Capitec’s growth has also propelled that of its parent company, PSG Group. The investment holding company founded by Jannie Mouton is the fourth-best performing share on the JSE since 2005.
PSG Group’s 30% stake in Capitec now makes up around 70% of its net asset value.
Similarly, the rise of Naspers might seem obvious in hindsight, but there was little reason to suspect in 2005 that the company’s investment in a young Chinese internet firm was going to be the most lucrative acquisition that any South African company had ever made. Fourteen years ago, only 8.5% of the Chinese population had access to the internet.
The growth in Chinese internet usage and of the services provided by companies like Tencent has however been nothing short of phenomenal.
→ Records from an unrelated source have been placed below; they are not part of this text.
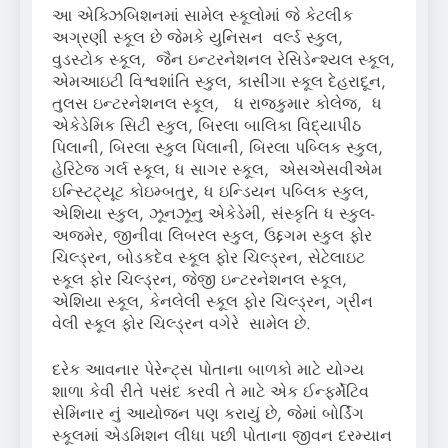
આ એક્ઝિબિશનમાં સામેલ સ્કૂલોમાં જે કેટલીક
અગ્રણી સ્કૂલ છે જેમકે યુનિસન વર્લ્ડ સ્કુલ,
વુડસ્ટોક સ્કૂલ, જૈન ઇન્ટરનેશનલ રેસિડેન્શ્યલ સ્કૂલ,
એમઆઇટી વિશ્વશાંતિ સ્કુલ, કાસીંગા સ્કૂલ દેહરાદૂન,
તુલસ ઇન્ટરનેશનલ સ્કૂલ, ધ રાજકુમાર કોલેજ, ધ
એકેડેમિક સિટી સ્કુલ, બિરલા બાલિકા વિદ્યાપીઠ
પિલાની, બિરલા સ્કુલ પિલાની, બિરલા પબ્લિક સ્કુલ,
હેરિટેજ ગર્લ સ્કૂલ, ધ સાગર સ્કૂલ, એસએસવીએમ
ઇન્સ્ટિટ્યૂટ કોઇમ્બતુર, ધ ઇન્ડિયન પબ્લિક સ્કુલ,
એશિયા સ્કુલ, ઝૂનઝૂનુ એકેડેમી, સંસ્કૃતિ ધ સ્કુલ-
અજમેર, જીનીવા લિબરલ સ્કુલ, ઉદ્દગમ સ્કુલ ફોર
ચિલ્ડ્રન, બોડકદેવ સ્કૂલ ફોર ચિલ્ડ્રન, સેટેલાઇટ
સ્કૂલ ફોર ચિલ્ડ્રન, જેજી ઇન્ટરનેશનલ સ્કૂલ,
એશિયા સ્કૂલ, કેનલેલી સ્કૂલ ફોર ચિલ્ડ્રન, ગ્રીન
વેલી સ્કૂલ ફોર ચિલ્ડ્રન વગેરે સામેલ છે.
દરેક આવનાર પેરેન્ટ્સ પોતાના બાળકો માટે યોગ્ય
શાળા કેવી રીતે પસંદ કરવી તે માટે એક ઈન્ફર્મેટિવ
સેમિનાર નું આયોજન પણ કરાયું છે, જેમાં બોર્ડિંગ
સ્કૂલમાં એડમિશન લીધા પછી પોતાના જીવન દરમ્યાન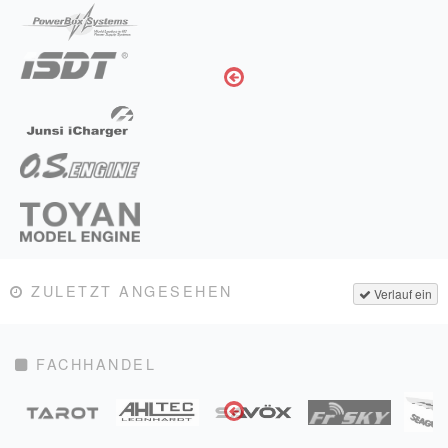
ZULETZT ANGESEHEN
Verlauf ein
FACHHANDEL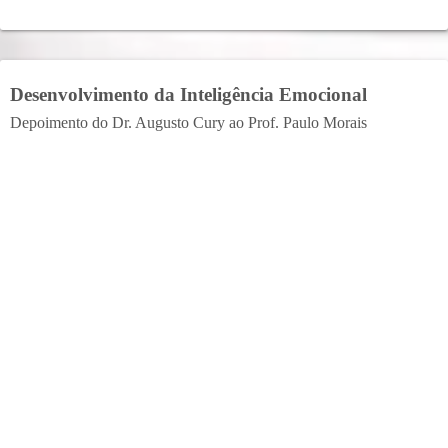
Desenvolvimento da Inteligência Emocional
Depoimento do Dr. Augusto Cury ao Prof. Paulo Morais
As a result, the $32 million that Naspers paid for its major stake in Tencent in 2001 is now worth well over $100 billion.
Of the top three performers over this period, however, perhaps the most unlikely is Clicks. In 2005, the business did not appear to have much to recommend it. At around R820 per share, the stock was also trading around 25% below where it had been five years earlier.
However, when David Kneale took over as CEO in 2006 he instigated a turnaround that has made the company one of the most reliable performers in the local market. It focused its offering, developed a leading loyalty programme, and established the largest pharmacy chain in South Africa. None of those outcomes appeared likely 14 years ago.
What this suggests is that if there is any lesson for investors in looking back at how these companies have performed over the past decade and a half, it is that there is nothing obvious in predicting which companies might deliver similar returns over the next 14 or 15 years.
Almost by definition, these kinds of returns come from the places where they are not at all expected. Because if the market is expecting a company to do well, that’s already in the price.
It is only where growth is unanticipated that it produces results of this magnitude.
Patrick Cairns owns shares in PSG Group.